Они низко склонили головы, подставив Смиту свои беззащитные затылки: один лысый, как кабачок, у второго длинные тонкие косички свисали до земли. Мальчик и девочка. Оба они тоже были вымазаны чем-то жирно-красным, лоснящимся. И, похоже, оба были голые. Сперва Смиту показалось, что они как-то странно пританцовывают, дергая плечами и руками и словно пытаясь отбить мелкую чечетку коленями. И тут же до него дошло: они дрожат. Их просто колотит от ужаса!
Палман тоже заметил детей. И Маккойн заметил. Он выругался по местной связи, что с ним случалось довольно редко.

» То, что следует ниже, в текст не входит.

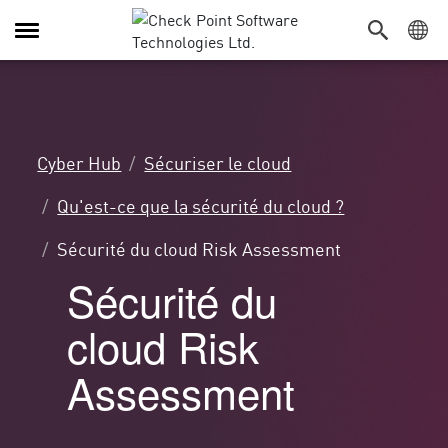
Navigation
dans
le
menu
Cyber Hub
Sécuriser le cloud
Qu'est-ce que la sécurité du cloud ?
Sécurité du cloud Risk Assessment
Sécurité du
cloud Risk
Assessment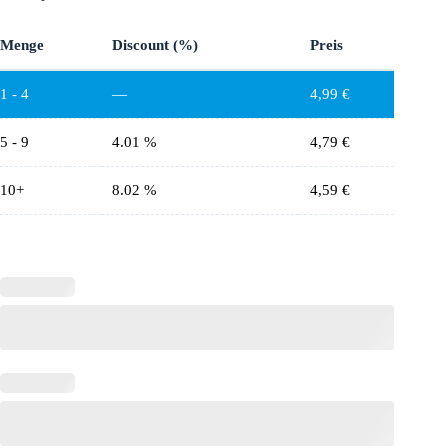
Menge
Discount (%)
Preis
1 - 4
—
4,99
€
5 - 9
4.01 %
4,79
€
10+
8.02 %
4,59
€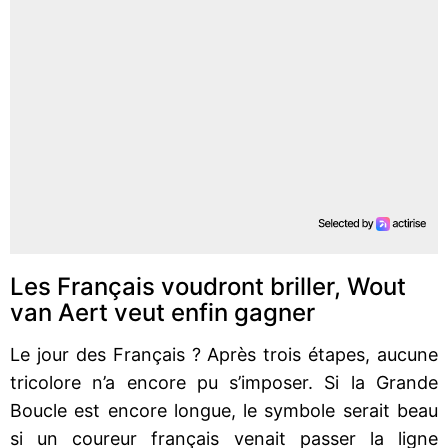
Les Français voudront briller, Wout
van Aert veut enfin gagner
Le jour des Français ? Après trois étapes, aucune
tricolore n’a encore pu s’imposer. Si la Grande
Boucle est encore longue, le symbole serait beau
si un coureur français venait passer la ligne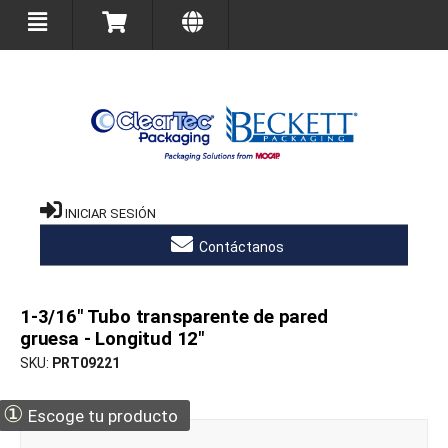
INICIAR SESIÓN
Contáctanos
1-3/16" Tubo transparente de pared
gruesa - Longitud 12"
SKU
PRT09221
①
Escoge tu producto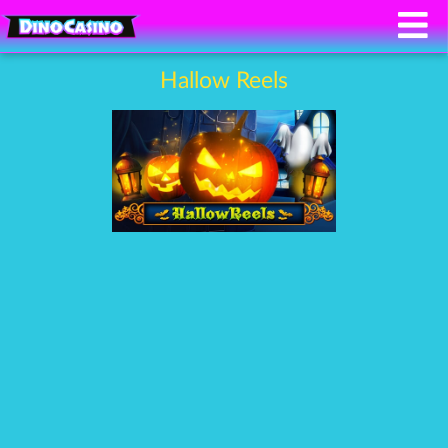
Hallow Reels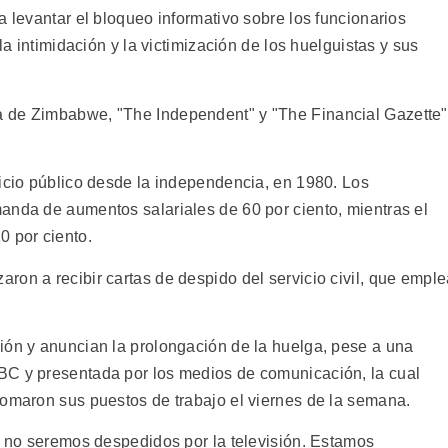
a levantar el bloqueo informativo sobre los funcionarios
la intimidación y la victimización de los huelguistas y sus
a de Zimbabwe, "The Independent" y "The Financial Gazette"
vicio público desde la independencia, en 1980. Los
anda de aumentos salariales de 60 por ciento, mientras el
0 por ciento.
ron a recibir cartas de despido del servicio civil, que empl
ión y anuncian la prolongación de la huelga, pese a una
BC y presentada por los medios de comunicación, la cual
tomaron sus puestos de trabajo el viernes de la semana.
 y no seremos despedidos por la televisión. Estamos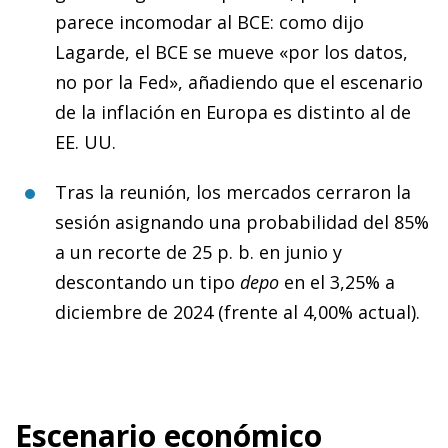
parece incomodar al BCE: como dijo
Lagarde, el BCE se mueve «por los datos,
no por la Fed», añadiendo que el escenario
de la inflación en Europa es distinto al de
EE. UU.
Tras la reunión, los mercados cerraron la
sesión asignando una probabilidad del 85%
a un recorte de 25 p. b. en junio y
descontando un tipo
depo
en el 3,25% a
diciembre de 2024 (frente al 4,00% actual).
Escenario económico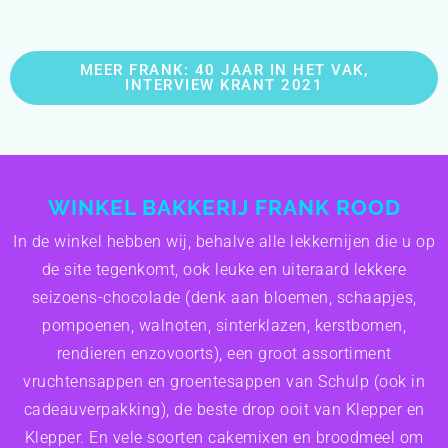
MEER FRANK: 40 JAAR IN HET VAK,
INTERVIEW KRANT 2021
WINKEL BAKKERIJ FRANK ROOD
In de winkel hebben wij, behalve alle lekkernijen die u op
de site tegenkomt, ook leuke en uiteraard lekkere
seizoens-chocolade (denk aan bloemen, schaapjes,
pompoenen, walnoten, sinterklazen, kerstbomen,
rendieren enzovoorts), een groot assortiment
vruchtensappen en groentesappen van Schulp (ook in
cadeauverpakking), de beste drop ooit van Klepper en
Klepper. En vele soorten cakemixen en broodmeel om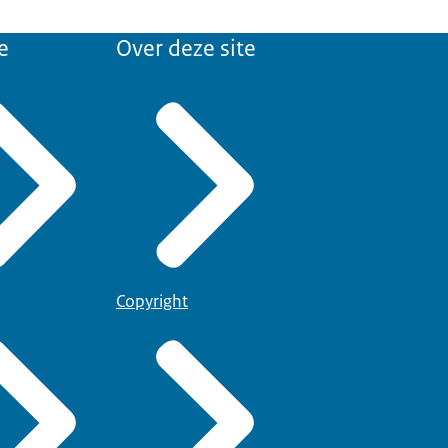
 aanvang van de
e
Over deze site
Copyright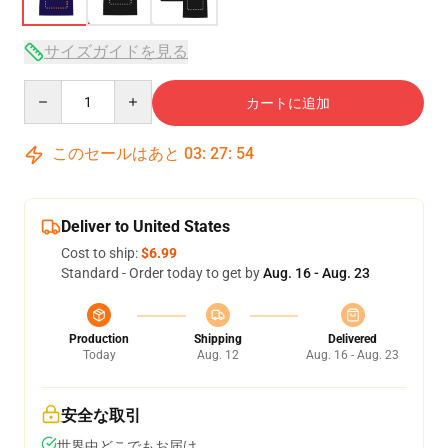
サイズガイドを見る
Quantity
カートに追加
このセールはあと
03
:
27
:
54
Deliver to United States
Cost to ship:
$6.99
Standard - Order today to get by
Aug. 16 - Aug. 23
Production
Shipping
Delivered
Today
Aug. 12
Aug. 16 - Aug. 23
安全な取引
世界中どこでもお届け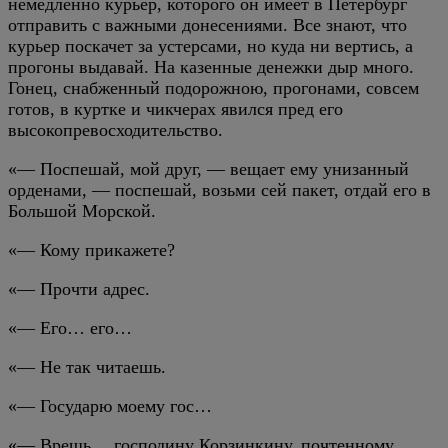
немедленно курьер, которого он имеет в Петербург
отправить с важными донесениями. Все знают, что
курьер поскачет за устерсами, но куда ни вертись, а
прогоны выдавай. На казенные денежки дыр много.
Гонец, снабженный подорожною, прогонами, совсем
готов, в куртке и чикчерах явился пред его
высокопревосходительство.
«— Поспешай, мой друг, — вещает ему унизанный
орденами, — поспешай, возьми сей пакет, отдай его в
Большой Морской.
«— Кому прикажете?
«— Прочти адрес.
«— Его… его…
«— Не так читаешь.
«— Государю моему гос…
«— Врешь… господину Корзинкину, почтенному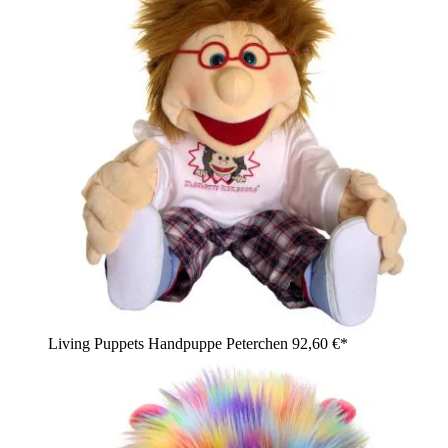
Living Puppets Handpuppe Peterchen
92,60 €*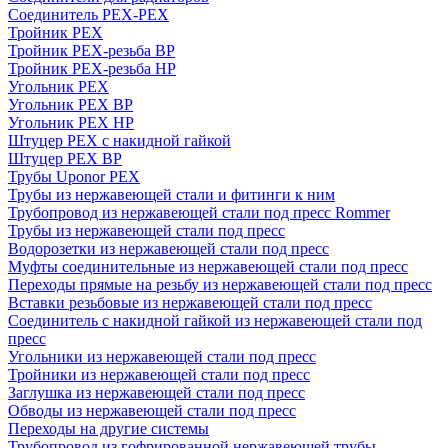
Соединитель PEX-PEX
Тройник PEX
Тройник PEX-резьба ВР
Тройник PEX-резьба НР
Угольник PEX
Угольник PEX ВР
Угольник PEX НР
Штуцер PEX c накидной гайкой
Штуцер PEX ВР
Трубы Uponor PEX
Трубы из нержавеющей стали и фитинги к ним
Трубопровод из нержавеющей стали под пресс Rommer
Трубы из нержавеющей стали под пресс
Водорозетки из нержавеющей стали под пресс
Муфты соединительные из нержавеющей стали под пресс
Переходы прямые на резьбу из нержавеющей стали под пресс
Вставки резьбовые из нержавеющей стали под пресс
Соединитель с накидной гайкой из нержавеющей стали под
пресс
Угольники из нержавеющей стали под пресс
Тройники из нержавеющей стали под пресс
Заглушка из нержавеющей стали под пресс
Обводы из нержавеющей стали под пресс
Переходы на другие системы
Трубопровод из гофрированной нержавеющей трубы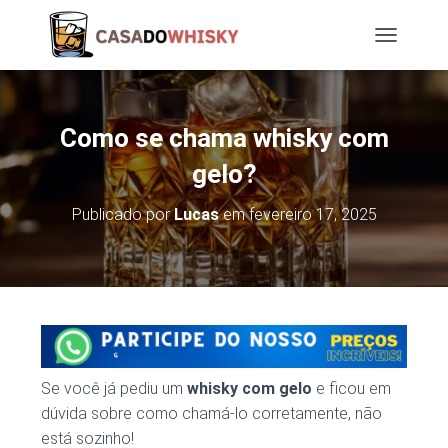
T
O
G
G
L
Como se chama whisky com
E
N
gelo?
A
V
Publicado por
Lucas
em
fevereiro 17, 2025
I
G
A
T
I
O
N
Se você já pediu um
whisky com gelo
e ficou em
dúvida sobre como chamá-lo corretamente, não
está sozinho!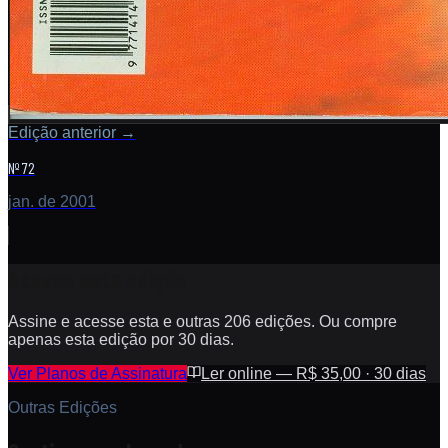
Edição anterior
→
Nº 72
jan. de 2001
Acesse esta edição
Assine e acesse esta e outras 206 edições. Ou compre
apenas esta edição por 30 dias.
Ver Planos de Assinatura
Ler online — R$ 35,00 · 30 dias
Outras Edições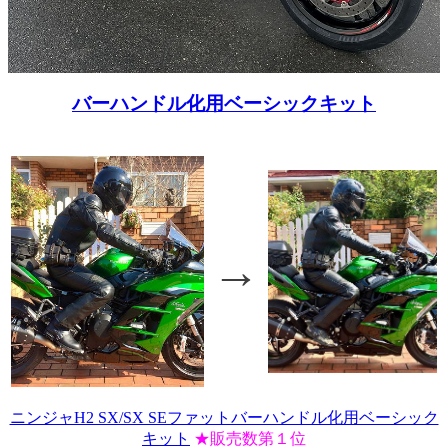
バーハンドル化用ベーシックキット
→
ニンジャH2 SX/SX SEファットバーハンドル化用ベーシック
キット
★販売数第１位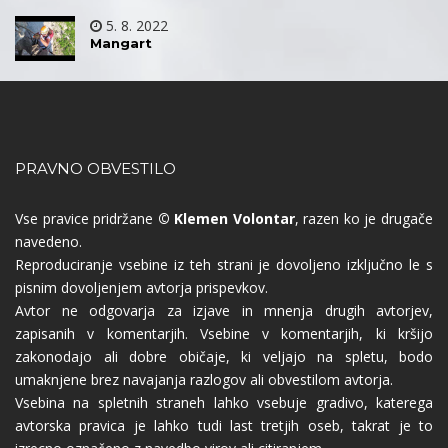
5. 8. 2022
Mangart
PRAVNO OBVESTILO
Vse pravice pridržane
© Klemen Volontar
, razen ko je drugače
navedeno.
Reproduciranje vsebine iz teh strani je dovoljeno izključno le s
pisnim dovoljenjem avtorja prispevkov.
Avtor ne odgovarja za izjave in mnenja drugih avtorjev,
zapisanih v komentarjih. Vsebine v komentarjih, ki kršijo
zakonodajo ali dobre običaje, ki veljajo na spletu, bodo
umaknjene brez navajanja razlogov ali obvestilom avtorja.
Vsebina na spletnih straneh lahko vsebuje gradivo, katerega
avtorska pravica je lahko tudi last tretjih oseb, takrat je to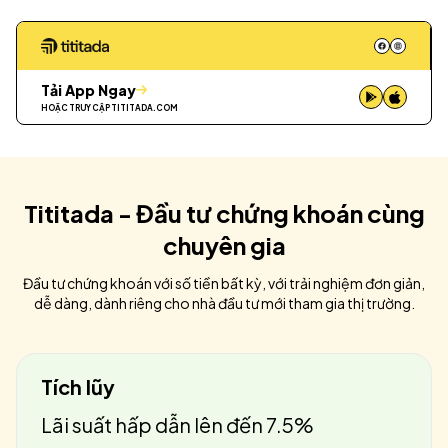
Tải App Ngay
HOẶC TRUY CẬP
TITITADA.COM
Tititada - Đầu tư chứng khoán cùng
chuyên gia
Đầu tư chứng khoán với số tiền bất kỳ, với trải nghiệm đơn giản,
dễ dàng, dành riêng cho nhà đầu tư mới tham gia thị trường.
Tích lũy
Lãi suất hấp dẫn lên đến 7.5%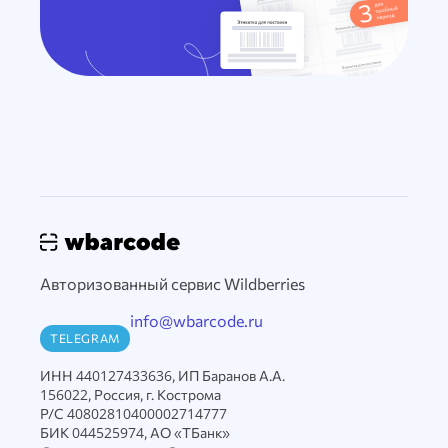
Авторизованный сервис Wildberries
info@wbarcode.ru
TELEGRAM
ИНН 440127433636, ИП Баранов А.А.
156022, Россия, г. Кострома
Р/С 40802810400002714777
БИК 044525974, АО «ТБанк»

Еще бы: в этой дикой стране даже малые дети, пусть они стоят перед тобой в чем мать родила, могут оказаться нафаршированными по самые уши взрывчаткой, или, что скорее всего, где-то за ними, на обочине, притаились боевики, только и ждущие, когда машины остановятся и откроются задраенные люки…
Прошла секунда, две, три… Колонна ползла на малом ходу, в наушниках воцарилась напряженная тишина. Смит, да и все понимали, что останавливаться нельзя, это подстава… И вдруг сквозь мерный рокот моторов прорвался нечеловеческий вопль. Мальчишка поднял голову — распяленный в крике рот занимал у него пол-лица, — вскочил и, схватив девочку за руку, бросился на дорогу, прямо под гусеницы «Абрамса»!
«Черт! Началось…» — подумал Смит, захлопывая смотровой люк и включая переднюю камеру. В следующее мгновение на него обрушился новый звук, плотный и тяжелый, как бетонное перекрытие. Смит, за свою короткую военную карьеру не бывавший ни в одной серьезной переделке, успел удивиться, насколько разительно он отличается от звука учебного фугаса… И лишь потом понял, что это не взрыв, не фугас, а всего лишь сирена экстренной остановки, включенная Бартом.
Он ударил по тормозам, едва не врезавшись танку в зад.
Дети лежали между гусеницами танка, едва не касаясь головами брюха машины — такие крошечные, хрупкие, что казалось, должны умереть от одного дыхания стальной громадины. Но они были живы и не переставая вопили во все горло. Барт, механик-водитель, чьи передние камеры почти упирались им в лица, тихо сказал Палману:
— Матерь Божья, вы только взгляните на это, сэр… Какой же наркотой их накачали?..
Лучи прожекторов и оружейные стволы обшаривали обочины, личный состав изготовился к бою и оставался на своих местах. Машины покинули только Маккойн и Андерс. Андерс стоял перед танком, прикрывая глаза от слепящего света фар. Мако присел на корточки и мрачно разглядывал черные детские пятки и худые спины с пунктирами позвоночника, сотрясающиеся крупной дрожью, словно в агонии. От них несло удушливой смесью свежей крови и пота и чего-то еще, незнакомого капитану. Но кровь, покрывающая эти худые тела, уже подсохшая местами, смешанная с комками песка и грязи, была не их кровью. Дети невредимы, Мако в этом почти не сомневался. И никакой взрывчатки на них не было.
Он осторожно взялся за одну из лодыжек и потянул на себя. Это оказался мальчишка. Какое-то время он сопротивлялся, вжимаясь в утоптанную глину, потом резко перевернулся, вырвался, вскочил, явив на мгновение капитану зареванное лицо с выехавшими из орбит глазами, и дал бодрого стрекача. Однако не успел капитан повернуть голову, чтобы обменяться взглядами с Андерсом, как мальчишка уже вернулся и рухнул перед капитаном на колени, вопя и стеная пуще прежнего.